──────── Material to process

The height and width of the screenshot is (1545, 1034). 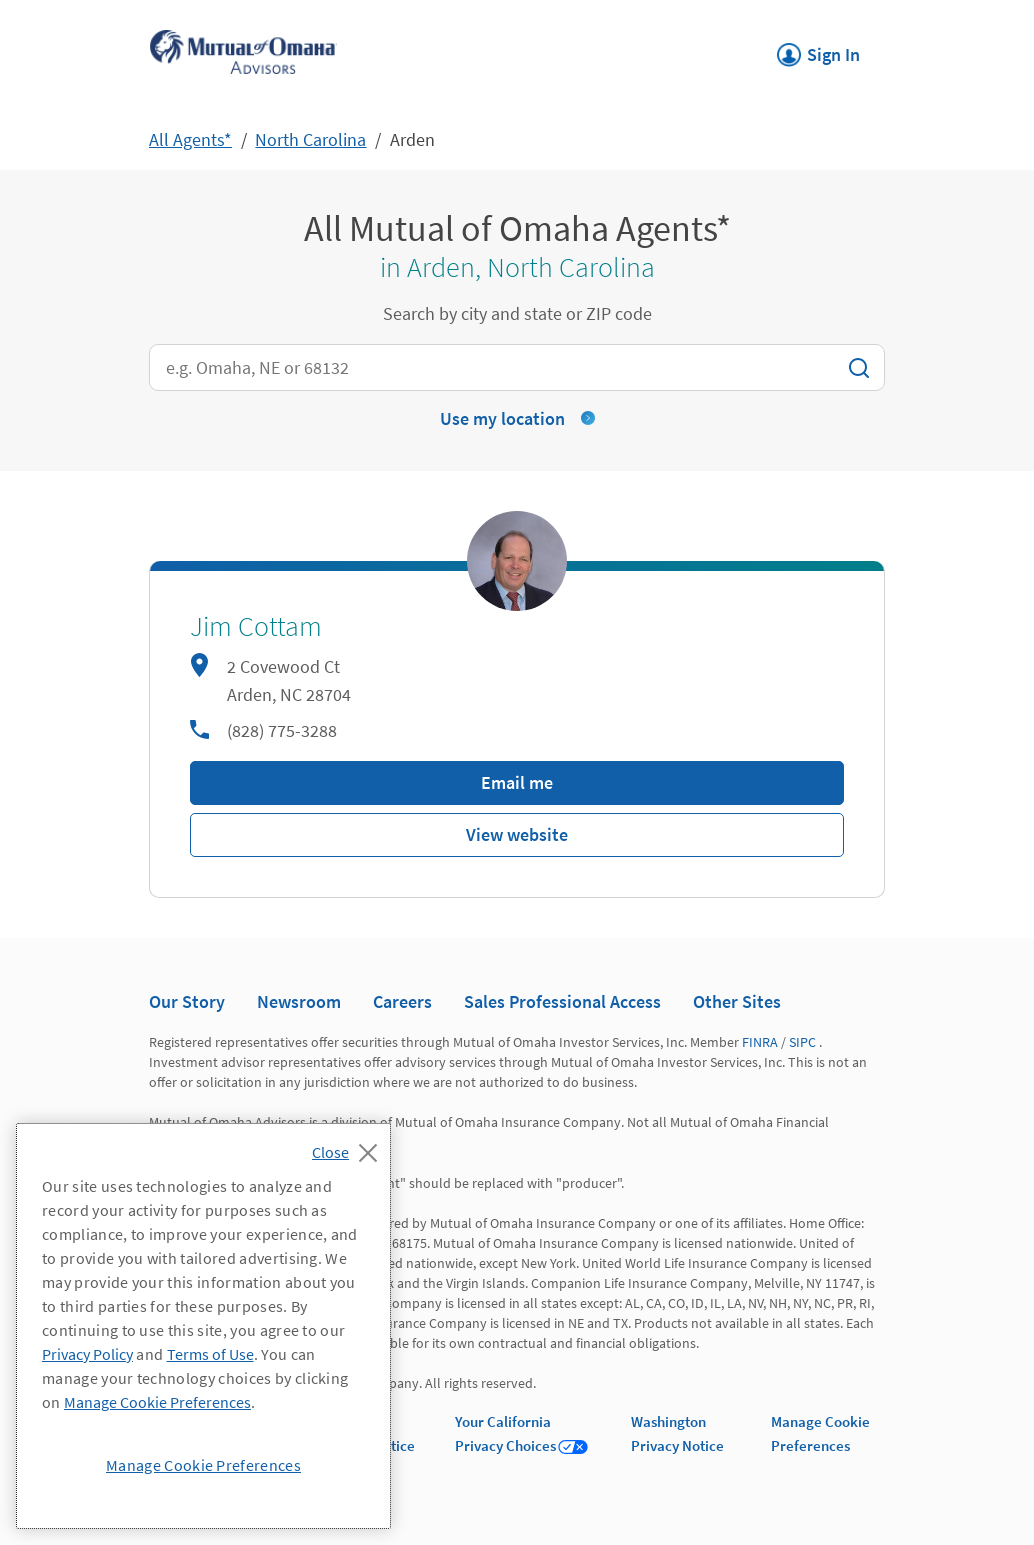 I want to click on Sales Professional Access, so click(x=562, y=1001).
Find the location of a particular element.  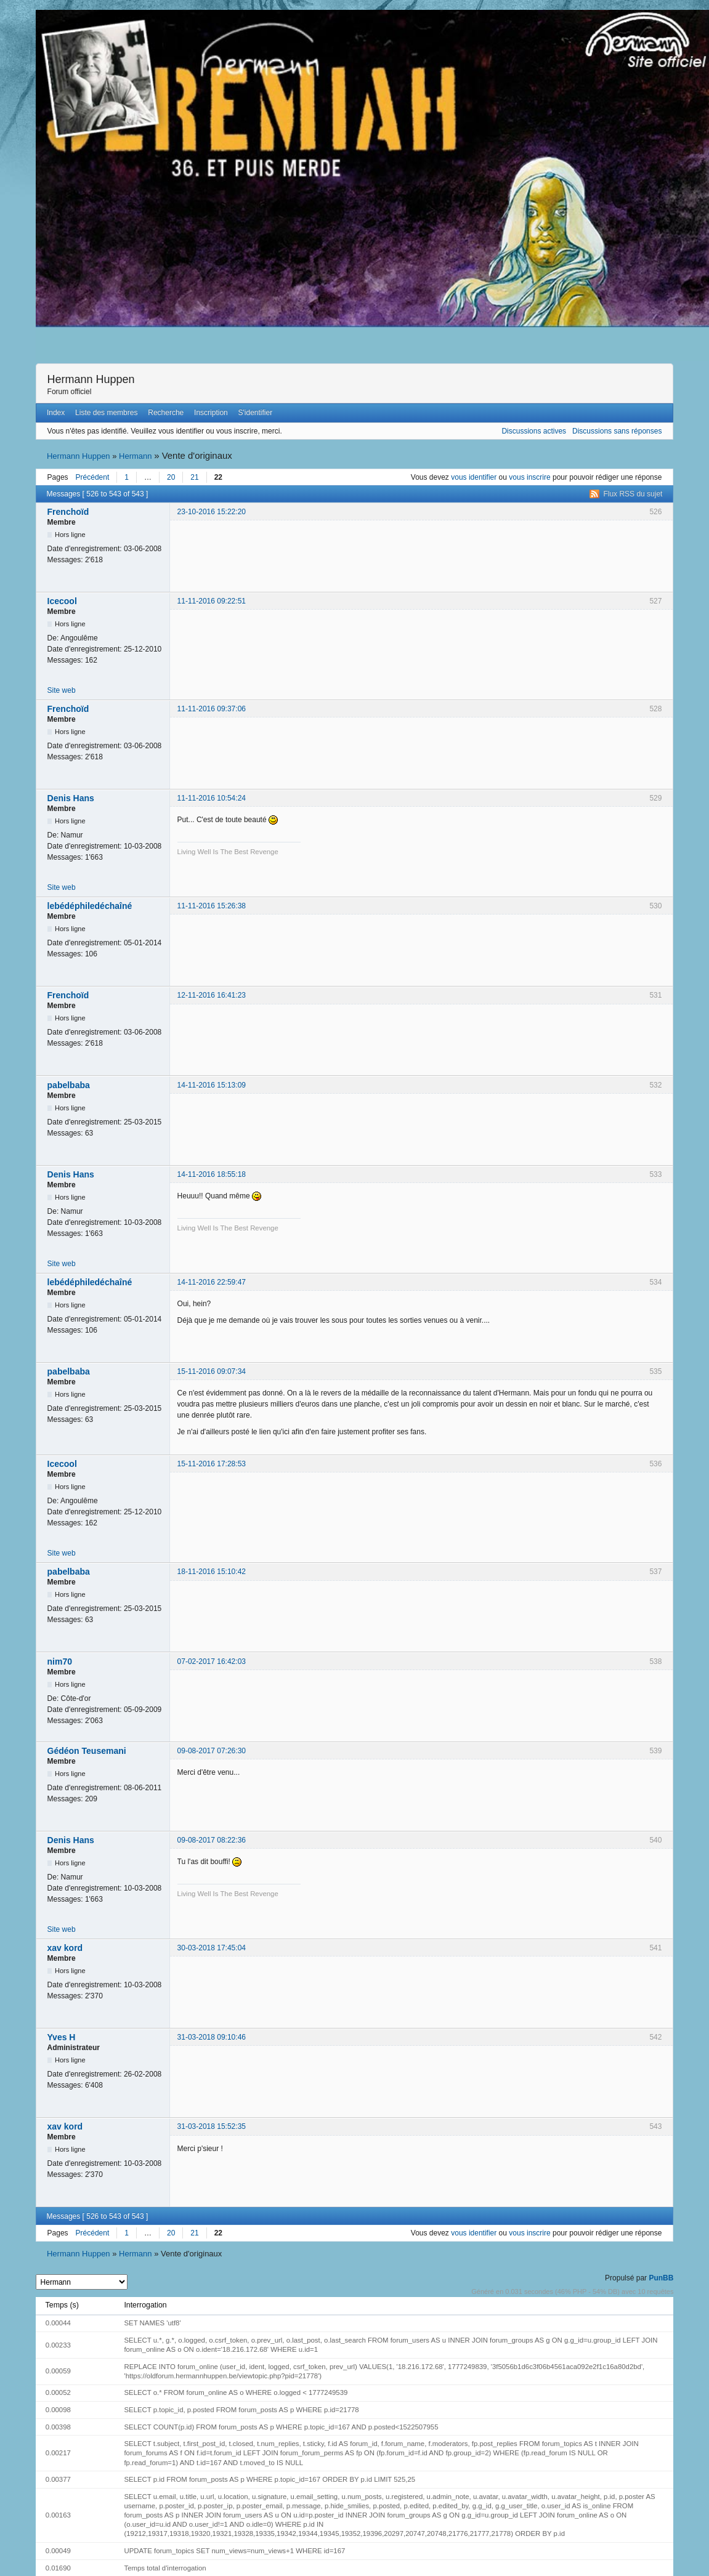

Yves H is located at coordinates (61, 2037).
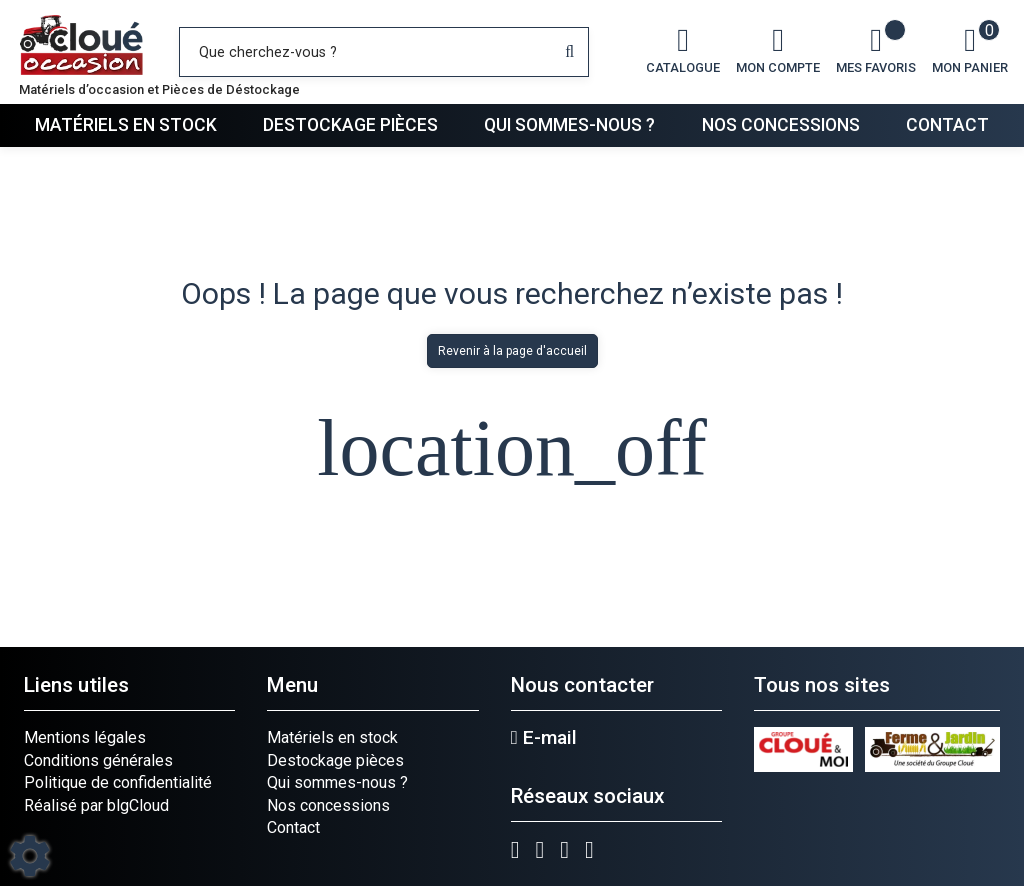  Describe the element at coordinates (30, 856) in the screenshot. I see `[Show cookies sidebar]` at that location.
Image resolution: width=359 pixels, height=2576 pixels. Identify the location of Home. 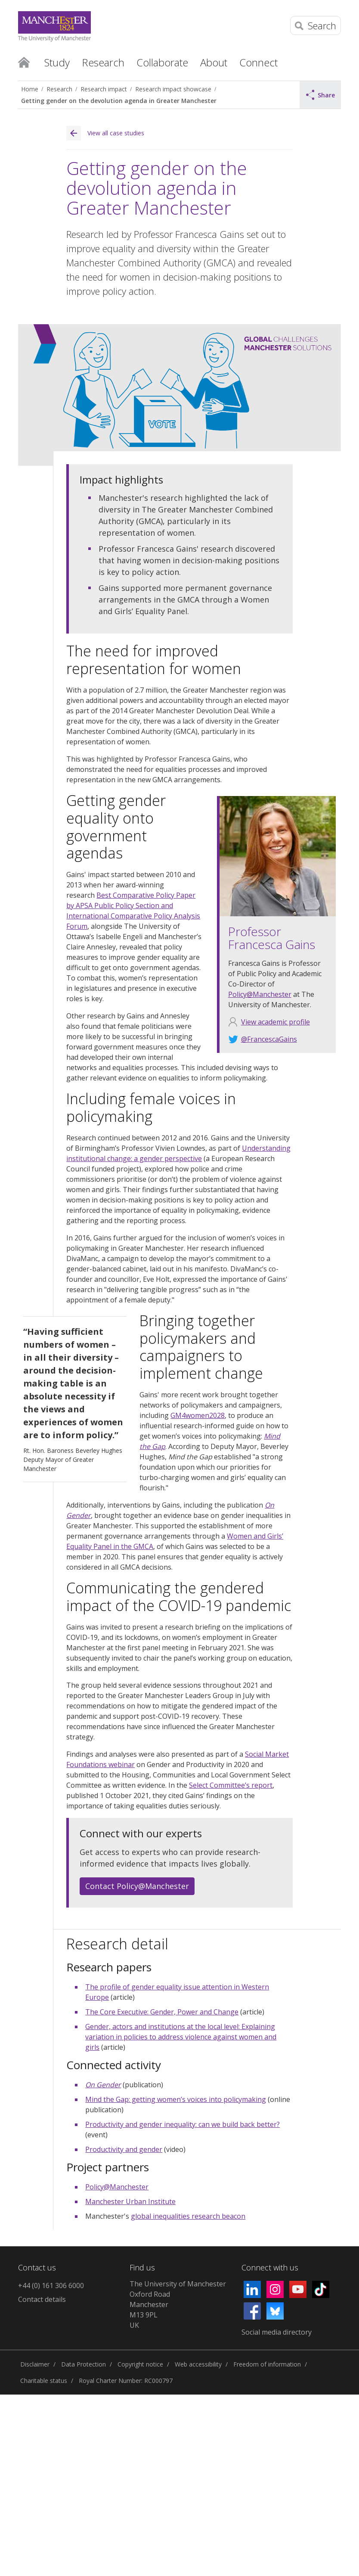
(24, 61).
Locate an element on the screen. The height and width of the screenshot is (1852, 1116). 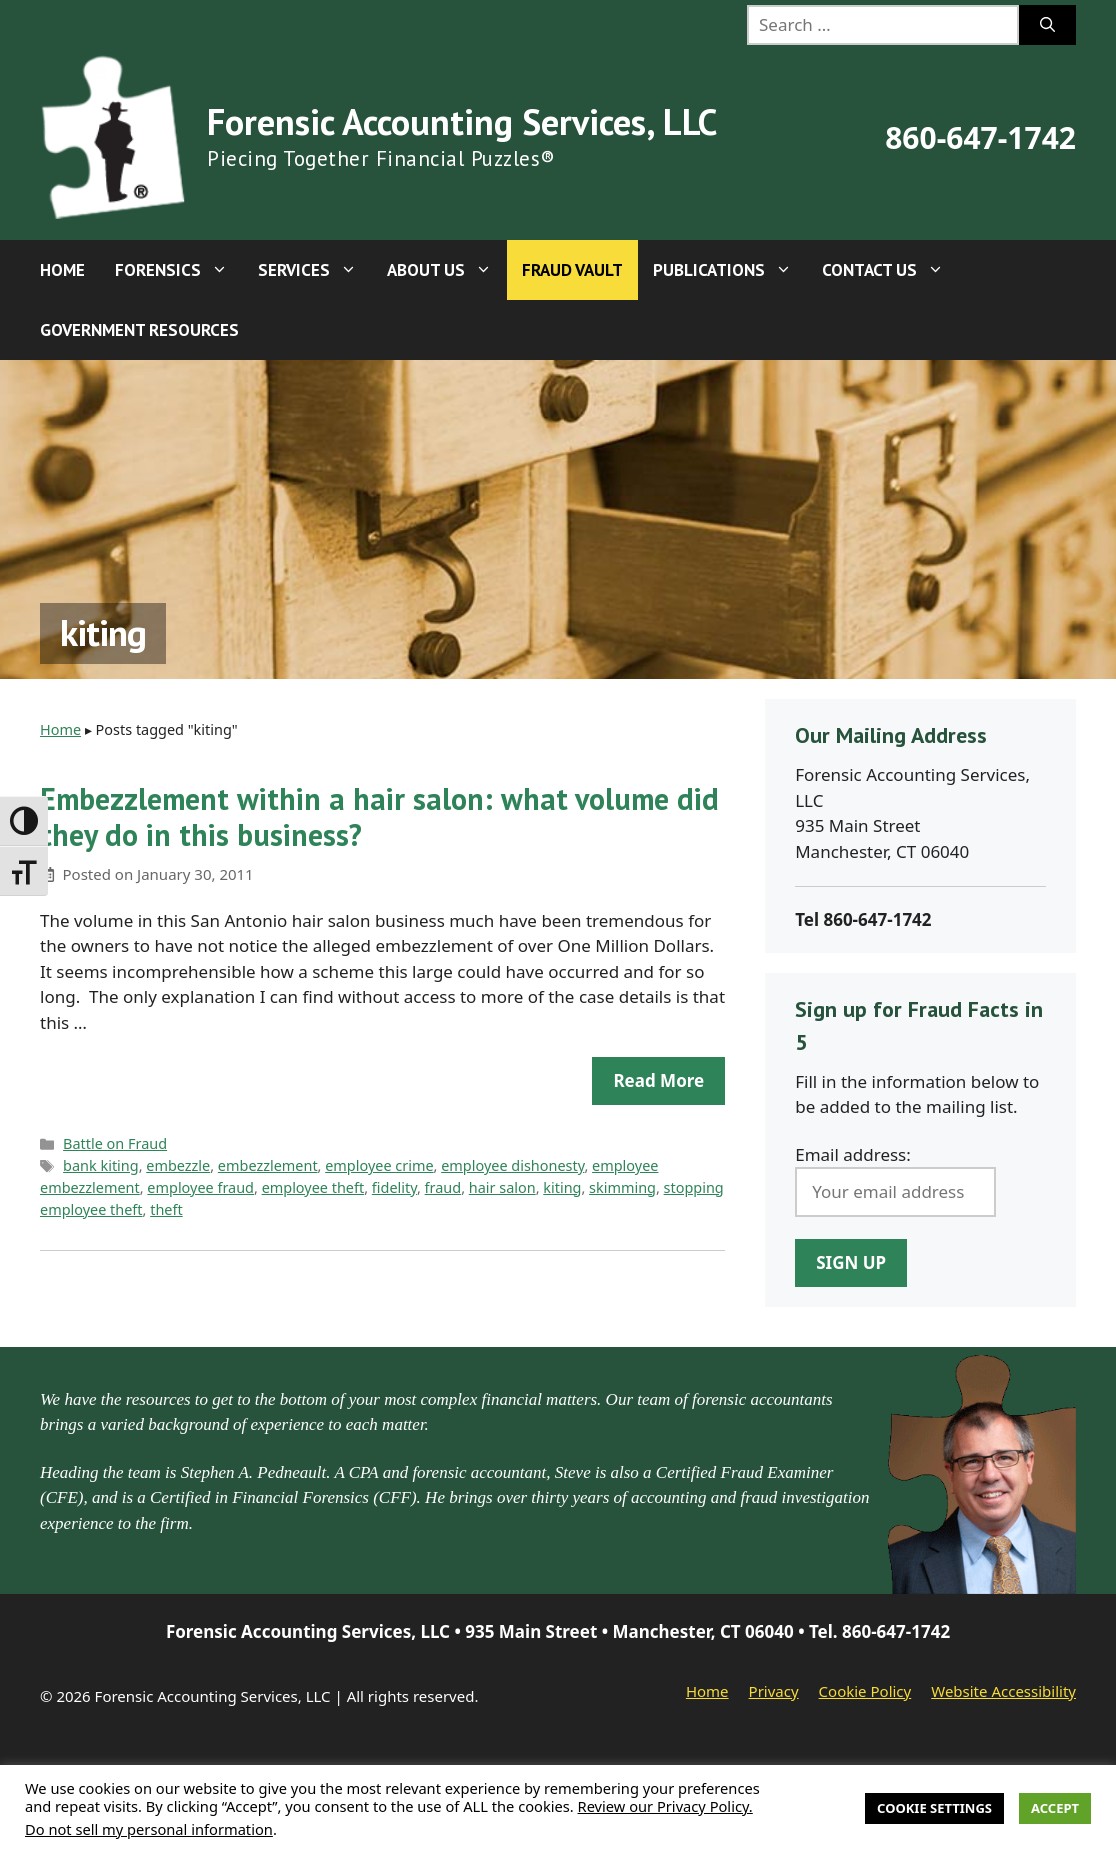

────────────────

Take the line with "Find the location of a particular element." and each line after it through the end of the material above, and reproduce them exactly, without the pictures.

Find the location of a particular element.  

Yves H is located at coordinates (61, 2037).
  Describe the element at coordinates (30, 856) in the screenshot. I see `[Show cookies sidebar]` at that location.
Image resolution: width=359 pixels, height=2576 pixels. Identify the location of Home. 
(24, 61).
Locate an element on the screen. The height and width of the screenshot is (1852, 1116). 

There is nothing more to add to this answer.